BEGIN Available data

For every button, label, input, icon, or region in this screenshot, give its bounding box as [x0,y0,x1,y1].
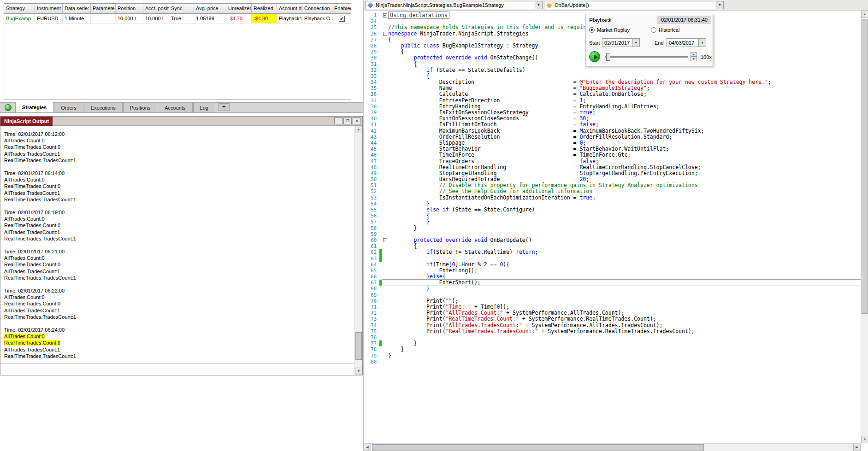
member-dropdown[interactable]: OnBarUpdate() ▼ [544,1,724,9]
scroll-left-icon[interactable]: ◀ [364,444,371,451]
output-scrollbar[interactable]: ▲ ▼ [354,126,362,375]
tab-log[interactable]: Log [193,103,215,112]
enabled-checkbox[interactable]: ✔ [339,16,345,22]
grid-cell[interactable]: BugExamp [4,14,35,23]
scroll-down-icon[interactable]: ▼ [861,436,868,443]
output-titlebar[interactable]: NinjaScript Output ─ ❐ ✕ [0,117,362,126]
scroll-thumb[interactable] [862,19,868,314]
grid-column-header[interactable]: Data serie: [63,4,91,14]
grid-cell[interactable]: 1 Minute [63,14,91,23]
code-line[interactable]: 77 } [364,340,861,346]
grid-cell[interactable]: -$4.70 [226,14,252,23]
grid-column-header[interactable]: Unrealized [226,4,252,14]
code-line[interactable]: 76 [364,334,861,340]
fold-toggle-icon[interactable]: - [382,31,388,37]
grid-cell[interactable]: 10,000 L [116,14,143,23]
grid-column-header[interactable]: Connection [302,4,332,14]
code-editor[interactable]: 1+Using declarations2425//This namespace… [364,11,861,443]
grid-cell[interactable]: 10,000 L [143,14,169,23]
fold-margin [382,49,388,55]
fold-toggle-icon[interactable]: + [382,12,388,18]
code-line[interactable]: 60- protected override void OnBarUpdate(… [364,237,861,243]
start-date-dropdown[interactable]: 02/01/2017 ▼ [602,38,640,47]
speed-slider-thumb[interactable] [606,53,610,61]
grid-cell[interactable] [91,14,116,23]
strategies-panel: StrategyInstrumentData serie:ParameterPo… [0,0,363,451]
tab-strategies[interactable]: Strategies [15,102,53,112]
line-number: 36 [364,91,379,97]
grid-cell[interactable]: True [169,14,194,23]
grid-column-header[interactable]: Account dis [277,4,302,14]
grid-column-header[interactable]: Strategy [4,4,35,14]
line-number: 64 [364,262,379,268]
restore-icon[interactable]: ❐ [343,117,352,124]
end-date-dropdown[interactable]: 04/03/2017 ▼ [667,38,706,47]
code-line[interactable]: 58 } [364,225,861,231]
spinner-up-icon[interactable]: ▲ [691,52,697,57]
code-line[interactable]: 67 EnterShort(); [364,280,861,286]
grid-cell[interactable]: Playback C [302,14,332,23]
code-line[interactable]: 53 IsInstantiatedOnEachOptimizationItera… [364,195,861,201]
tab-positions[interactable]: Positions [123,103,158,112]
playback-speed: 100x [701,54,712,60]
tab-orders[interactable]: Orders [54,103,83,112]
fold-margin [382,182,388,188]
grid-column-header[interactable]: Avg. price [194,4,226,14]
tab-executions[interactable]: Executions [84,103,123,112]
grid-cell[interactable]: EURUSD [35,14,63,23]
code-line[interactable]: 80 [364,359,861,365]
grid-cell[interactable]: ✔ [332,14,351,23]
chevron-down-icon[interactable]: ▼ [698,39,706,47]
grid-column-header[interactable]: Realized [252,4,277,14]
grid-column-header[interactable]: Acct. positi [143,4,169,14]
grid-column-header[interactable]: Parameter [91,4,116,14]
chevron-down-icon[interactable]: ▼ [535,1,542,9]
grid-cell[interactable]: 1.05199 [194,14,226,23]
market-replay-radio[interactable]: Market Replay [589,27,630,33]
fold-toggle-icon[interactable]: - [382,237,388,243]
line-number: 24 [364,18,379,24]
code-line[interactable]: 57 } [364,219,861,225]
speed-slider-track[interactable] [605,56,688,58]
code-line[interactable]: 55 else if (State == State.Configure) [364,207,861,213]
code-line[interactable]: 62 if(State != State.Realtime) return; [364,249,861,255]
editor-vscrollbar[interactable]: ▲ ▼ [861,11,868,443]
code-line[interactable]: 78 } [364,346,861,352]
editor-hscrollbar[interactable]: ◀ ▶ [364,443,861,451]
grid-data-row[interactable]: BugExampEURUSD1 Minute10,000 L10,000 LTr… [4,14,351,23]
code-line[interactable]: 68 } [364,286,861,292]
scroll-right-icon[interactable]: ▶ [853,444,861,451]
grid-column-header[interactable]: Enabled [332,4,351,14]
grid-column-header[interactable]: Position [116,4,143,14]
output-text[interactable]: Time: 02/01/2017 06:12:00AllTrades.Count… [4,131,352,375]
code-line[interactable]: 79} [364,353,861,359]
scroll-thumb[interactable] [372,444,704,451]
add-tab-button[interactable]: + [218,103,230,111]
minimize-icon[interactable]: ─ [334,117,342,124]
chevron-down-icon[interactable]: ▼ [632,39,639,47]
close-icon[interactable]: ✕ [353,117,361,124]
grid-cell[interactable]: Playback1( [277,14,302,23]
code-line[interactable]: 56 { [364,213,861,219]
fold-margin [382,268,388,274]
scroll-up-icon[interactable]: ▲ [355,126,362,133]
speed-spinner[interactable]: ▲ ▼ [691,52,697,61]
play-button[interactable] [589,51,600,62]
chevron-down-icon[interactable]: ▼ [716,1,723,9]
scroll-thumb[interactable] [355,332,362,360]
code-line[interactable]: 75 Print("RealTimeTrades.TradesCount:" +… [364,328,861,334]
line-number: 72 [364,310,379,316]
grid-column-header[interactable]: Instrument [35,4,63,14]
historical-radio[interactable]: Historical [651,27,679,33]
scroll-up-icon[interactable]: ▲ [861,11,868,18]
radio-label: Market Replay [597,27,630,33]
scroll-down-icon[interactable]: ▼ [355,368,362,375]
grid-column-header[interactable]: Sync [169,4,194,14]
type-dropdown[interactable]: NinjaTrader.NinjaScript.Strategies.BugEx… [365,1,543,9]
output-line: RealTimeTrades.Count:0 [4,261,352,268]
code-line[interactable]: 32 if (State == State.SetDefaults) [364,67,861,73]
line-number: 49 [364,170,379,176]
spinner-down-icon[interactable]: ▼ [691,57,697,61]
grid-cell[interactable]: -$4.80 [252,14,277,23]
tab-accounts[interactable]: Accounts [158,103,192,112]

END Available data

Retype the entries exactly, skipping every picture.

▶ Task solution
For every button, label, input, icon, or region in this screenshot, give its bounding box as [x0,y0,x1,y1].
member-dropdown[interactable]: OnBarUpdate() ▼ [544,1,724,9]
scroll-left-icon[interactable]: ◀ [364,444,371,451]
output-scrollbar[interactable]: ▲ ▼ [354,126,362,375]
tab-log[interactable]: Log [193,103,215,112]
enabled-checkbox[interactable]: ✔ [339,16,345,22]
grid-cell[interactable]: BugExamp [4,14,35,23]
scroll-down-icon[interactable]: ▼ [861,436,868,443]
output-titlebar[interactable]: NinjaScript Output ─ ❐ ✕ [0,117,362,126]
scroll-thumb[interactable] [862,19,868,314]
grid-column-header[interactable]: Data serie: [63,4,91,14]
grid-cell[interactable]: 1 Minute [63,14,91,23]
code-line[interactable]: 77 } [364,340,861,346]
grid-cell[interactable]: -$4.70 [226,14,252,23]
grid-column-header[interactable]: Unrealized [226,4,252,14]
code-line[interactable]: 76 [364,334,861,340]
fold-toggle-icon[interactable]: - [382,31,388,37]
grid-cell[interactable]: 10,000 L [116,14,143,23]
grid-column-header[interactable]: Connection [302,4,332,14]
code-editor[interactable]: 1+Using declarations2425//This namespace… [364,11,861,443]
grid-cell[interactable]: 10,000 L [143,14,169,23]
fold-margin [382,49,388,55]
fold-toggle-icon[interactable]: + [382,12,388,18]
code-line[interactable]: 60- protected override void OnBarUpdate(… [364,237,861,243]
start-date-dropdown[interactable]: 02/01/2017 ▼ [602,38,640,47]
speed-slider-thumb[interactable] [606,53,610,61]
grid-cell[interactable] [91,14,116,23]
strategies-panel: StrategyInstrumentData serie:ParameterPo… [0,0,363,451]
tab-strategies[interactable]: Strategies [15,102,53,112]
line-number: 36 [364,91,379,97]
grid-cell[interactable]: True [169,14,194,23]
grid-column-header[interactable]: Account dis [277,4,302,14]
grid-column-header[interactable]: Strategy [4,4,35,14]
line-number: 64 [364,262,379,268]
restore-icon[interactable]: ❐ [343,117,352,124]
end-date-dropdown[interactable]: 04/03/2017 ▼ [667,38,706,47]
code-line[interactable]: 58 } [364,225,861,231]
spinner-up-icon[interactable]: ▲ [691,52,697,57]
code-line[interactable]: 67 EnterShort(); [364,280,861,286]
grid-cell[interactable]: Playback C [302,14,332,23]
code-line[interactable]: 53 IsInstantiatedOnEachOptimizationItera… [364,195,861,201]
tab-positions[interactable]: Positions [123,103,158,112]
playback-speed: 100x [701,54,712,60]
tab-orders[interactable]: Orders [54,103,83,112]
fold-margin [382,182,388,188]
grid-column-header[interactable]: Avg. price [194,4,226,14]
tab-executions[interactable]: Executions [84,103,123,112]
grid-cell[interactable]: EURUSD [35,14,63,23]
code-line[interactable]: 80 [364,359,861,365]
grid-cell[interactable]: ✔ [332,14,351,23]
chevron-down-icon[interactable]: ▼ [698,39,706,47]
grid-column-header[interactable]: Realized [252,4,277,14]
grid-column-header[interactable]: Acct. positi [143,4,169,14]
grid-column-header[interactable]: Parameter [91,4,116,14]
chevron-down-icon[interactable]: ▼ [535,1,542,9]
grid-cell[interactable]: 1.05199 [194,14,226,23]
market-replay-radio[interactable]: Market Replay [589,27,630,33]
fold-toggle-icon[interactable]: - [382,237,388,243]
line-number: 24 [364,18,379,24]
code-line[interactable]: 57 } [364,219,861,225]
speed-slider-track[interactable] [605,56,688,58]
code-line[interactable]: 55 else if (State == State.Configure) [364,207,861,213]
code-line[interactable]: 62 if(State != State.Realtime) return; [364,249,861,255]
editor-vscrollbar[interactable]: ▲ ▼ [861,11,868,443]
code-line[interactable]: 78 } [364,346,861,352]
editor-hscrollbar[interactable]: ◀ ▶ [364,443,861,451]
grid-data-row[interactable]: BugExampEURUSD1 Minute10,000 L10,000 LTr… [4,14,351,23]
code-line[interactable]: 68 } [364,286,861,292]
scroll-right-icon[interactable]: ▶ [853,444,861,451]
grid-column-header[interactable]: Enabled [332,4,351,14]
grid-column-header[interactable]: Position [116,4,143,14]
output-text[interactable]: Time: 02/01/2017 06:12:00AllTrades.Count… [4,131,352,375]
code-line[interactable]: 79} [364,353,861,359]
scroll-thumb[interactable] [372,444,704,451]
add-tab-button[interactable]: + [218,103,230,111]
minimize-icon[interactable]: ─ [334,117,342,124]
chevron-down-icon[interactable]: ▼ [632,39,639,47]
close-icon[interactable]: ✕ [353,117,361,124]
grid-cell[interactable]: Playback1( [277,14,302,23]
code-line[interactable]: 56 { [364,213,861,219]
fold-margin [382,268,388,274]
scroll-up-icon[interactable]: ▲ [355,126,362,133]
speed-spinner[interactable]: ▲ ▼ [691,52,697,61]
play-button[interactable] [589,51,600,62]
chevron-down-icon[interactable]: ▼ [716,1,723,9]
scroll-thumb[interactable] [355,332,362,360]
code-line[interactable]: 75 Print("RealTimeTrades.TradesCount:" +… [364,328,861,334]
line-number: 72 [364,310,379,316]
grid-column-header[interactable]: Instrument [35,4,63,14]
historical-radio[interactable]: Historical [651,27,679,33]
scroll-up-icon[interactable]: ▲ [861,11,868,18]
radio-label: Market Replay [597,27,630,33]
scroll-down-icon[interactable]: ▼ [355,368,362,375]
grid-column-header[interactable]: Sync [169,4,194,14]
type-dropdown[interactable]: NinjaTrader.NinjaScript.Strategies.BugEx… [365,1,543,9]
output-line: RealTimeTrades.Count:0 [4,261,352,268]
code-line[interactable]: 32 if (State == State.SetDefaults) [364,67,861,73]
line-number: 49 [364,170,379,176]
spinner-down-icon[interactable]: ▼ [691,57,697,61]
grid-cell[interactable]: -$4.80 [252,14,277,23]
tab-accounts[interactable]: Accounts [158,103,192,112]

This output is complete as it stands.